This exercise calls for the line with "позволения им останетесь", the line with "Хочу выразить огромную благодарность Абдуллаевой", and all lines between them in the material below, output exactly and with no other lines.

═══

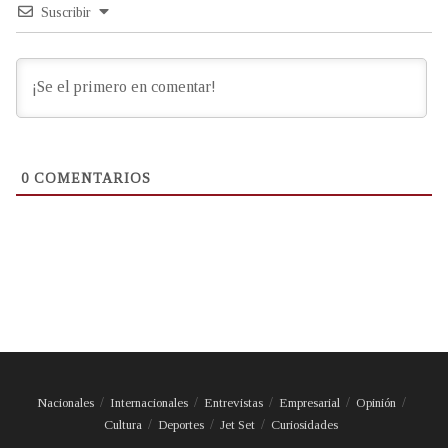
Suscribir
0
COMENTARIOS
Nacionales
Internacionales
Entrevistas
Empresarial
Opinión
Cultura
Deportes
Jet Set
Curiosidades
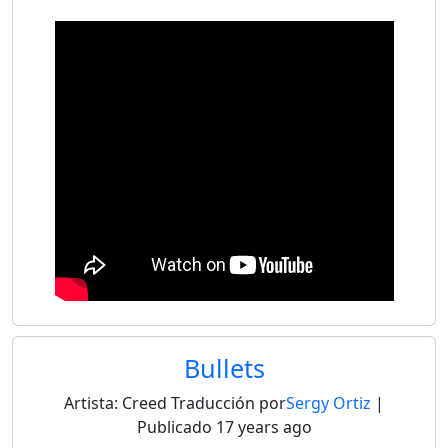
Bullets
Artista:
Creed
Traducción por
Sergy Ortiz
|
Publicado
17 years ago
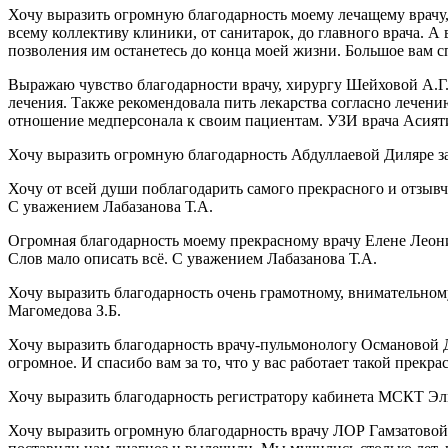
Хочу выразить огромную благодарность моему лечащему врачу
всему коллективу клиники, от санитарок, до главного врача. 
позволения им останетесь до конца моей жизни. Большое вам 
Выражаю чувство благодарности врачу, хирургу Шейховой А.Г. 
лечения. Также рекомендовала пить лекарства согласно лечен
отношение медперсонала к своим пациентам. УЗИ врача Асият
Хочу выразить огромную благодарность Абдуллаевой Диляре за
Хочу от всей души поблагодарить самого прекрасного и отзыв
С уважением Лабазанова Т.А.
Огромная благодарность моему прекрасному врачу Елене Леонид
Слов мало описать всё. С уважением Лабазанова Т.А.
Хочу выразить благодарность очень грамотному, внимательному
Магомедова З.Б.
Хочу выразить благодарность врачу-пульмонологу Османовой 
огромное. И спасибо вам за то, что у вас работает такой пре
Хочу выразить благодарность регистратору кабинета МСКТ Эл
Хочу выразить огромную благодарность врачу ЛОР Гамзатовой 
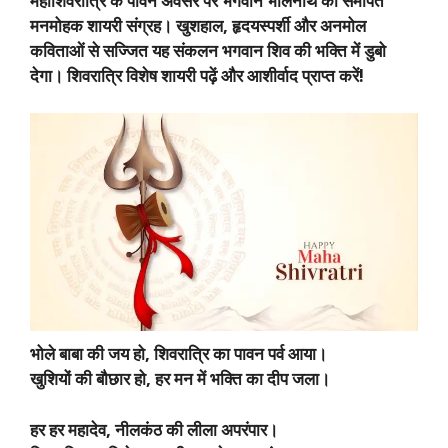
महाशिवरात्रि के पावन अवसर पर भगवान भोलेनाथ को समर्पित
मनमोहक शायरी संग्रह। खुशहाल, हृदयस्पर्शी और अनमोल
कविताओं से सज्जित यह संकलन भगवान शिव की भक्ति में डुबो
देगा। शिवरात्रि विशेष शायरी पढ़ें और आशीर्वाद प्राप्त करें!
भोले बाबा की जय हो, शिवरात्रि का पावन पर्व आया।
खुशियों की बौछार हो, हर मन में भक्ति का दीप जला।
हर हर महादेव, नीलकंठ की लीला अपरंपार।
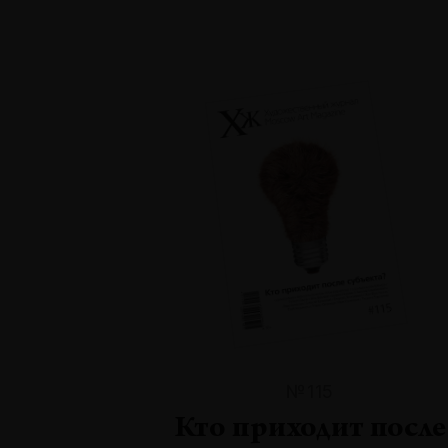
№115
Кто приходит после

═══

SOLVED EXERCISE:
позволения им останетесь до конца моей жизни. Большое вам 
Выражаю чувство благодарности врачу, хирургу Шейховой А.Г. 
лечения. Также рекомендовала пить лекарства согласно лечен
отношение медперсонала к своим пациентам. УЗИ врача Асият
Хочу выразить огромную благодарность Абдуллаевой Диляре за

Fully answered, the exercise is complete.